Foi tentado pelo Diabo. Comprou uma residência no programa Minha Casa, Minha Vida e hoje paga R$ 200 de prestação. De acordo com a mistificação estatística a que todos somos sujeitos, o Zé está agora altamente endividado! Num fechar de olhos, passou de virtuoso não devedor a um suspeito inadimplente potencial que deve 20% da sua renda! Pobre do Zé. Quem mandou ser ambicioso!

Isso não é uma parábola. Há milhares de Zés “exagerando” no crédito porque essa é a sua “riqueza”! Isso impressionou alguns economistas locais e acabou sendo ouvido em Basileia. Foi expresso no relatório anual do Bank of International Settlements, o famoso BIS.

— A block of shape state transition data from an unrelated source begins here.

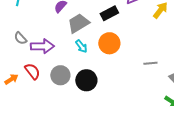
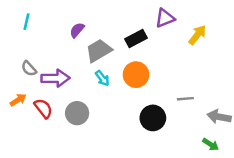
orange arrow: (11, 79) -> (18, 100), moved
black circle: (86, 80) -> (153, 118), moved

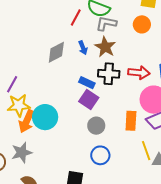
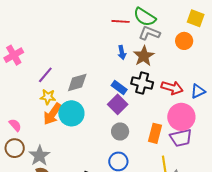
red line: (76, 17) -> (121, 21), turned 54
gray diamond: (56, 52) -> (77, 83), moved
yellow star: (19, 105) -> (48, 97), size x0.7
gray star: (22, 153) -> (39, 156), moved, turned -30

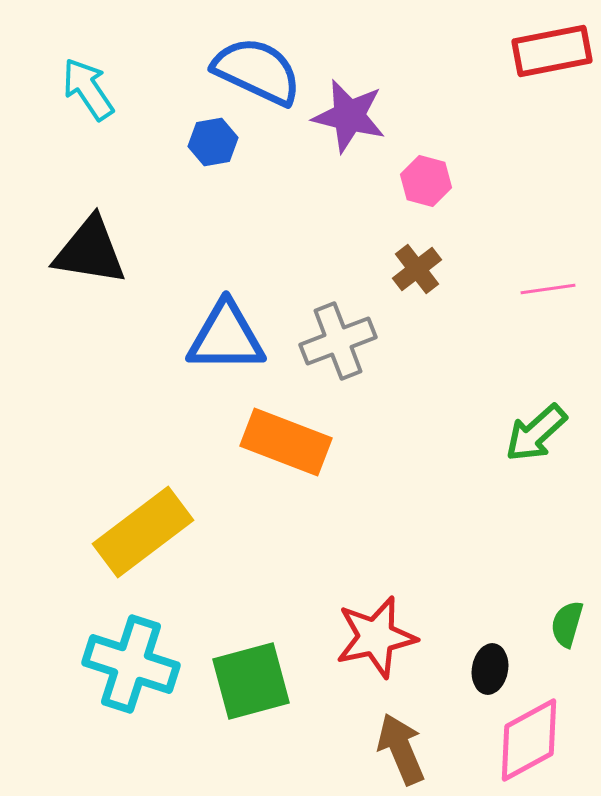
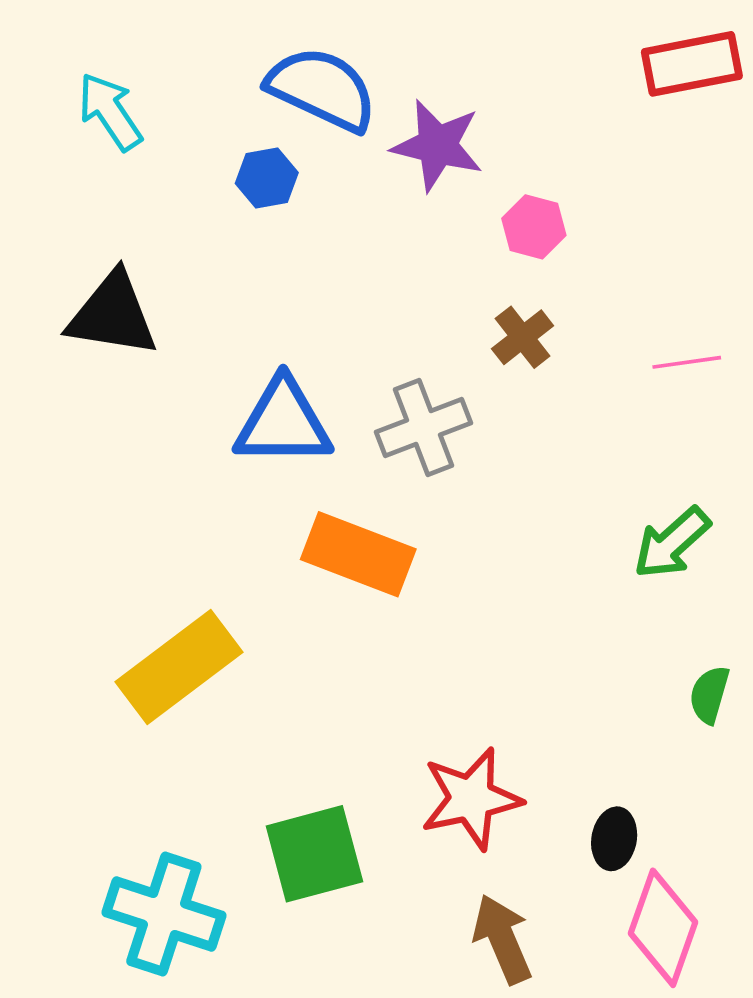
green semicircle: (567, 624) -> (709, 695), moved
cyan cross: (131, 664) -> (164, 914), moved
pink diamond: (529, 740) -> (663, 928), turned -42

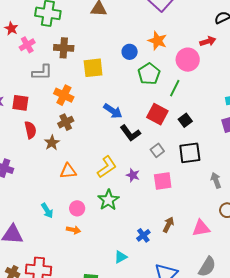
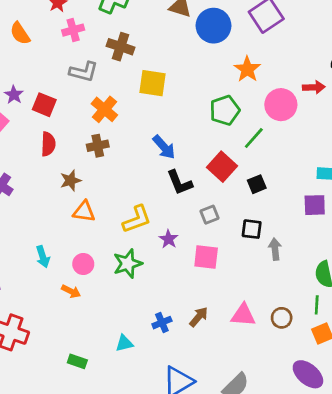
blue circle: (130, 52) -> (214, 26), moved, size x1.6
brown star: (52, 143) -> (71, 180), moved
black square: (190, 153) -> (252, 229), size x0.7
gray arrow: (216, 180) -> (275, 249), moved
pink triangle: (201, 228) -> (243, 315), moved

O assunto causou comoção. Os economistas do BIS contam-se entre os mais bem apetrechados do mundo. E justamente. Sempre mantiveram distância da vertigem cientificista. De fato, em 2005/2006, seus trabalhos deixavam claro que a aparente calmaria que o Fed atribuía às virtudes da sua política monetária escondia perigos insuspeitados.

Eles e mais meia dúzia de bons profissionais alertaram para a crise que se construía num sistema financeiro cuidadosamente desregulado em nome de uma suposta “ciência”. É preciso, portanto, ouvi-los quando falam.

O aumento do endividamento das famílias no Brasil é mencionado ligeiramente nas págs. 26 a 30 do relatório, sempre com muito cuidado. Não há qualquer observação com conotação negativa. Aliás, a comparação das taxas de crescimento da relação crédito/PIB é tratada corretamente: “O rápido crescimento do crédito não é necessariamente ruim. Os sistemas financeiros de alguns países emergentes ainda são relativamente subdesenvolvidos e muitas famílias e empresas estão fora deles. Assim, o rápido crescimento do crédito pode refletir tanto um desenvolvimento financeiro quanto um excesso” (pág. 28).

Como deveria ser óbvio, o aumento da relação crédito/PIB de 25% para 50% em poucos anos no Brasil não pode e não deve ser considerado um “excesso”, porque ainda temos uma das menores bancarizações do mundo. E como aumentá-la senão fazendo o crédito crescer mais do que o PIB?

Houve, seguramente, algum excesso no setor de automóveis que foi agravado pela imbecilidade que atingiu o sistema de leasing. O que ninguém falou é que na pág. 30 do relatório (gráfico III.7) o BIS mostra a higidez do sistema bancário brasileiro.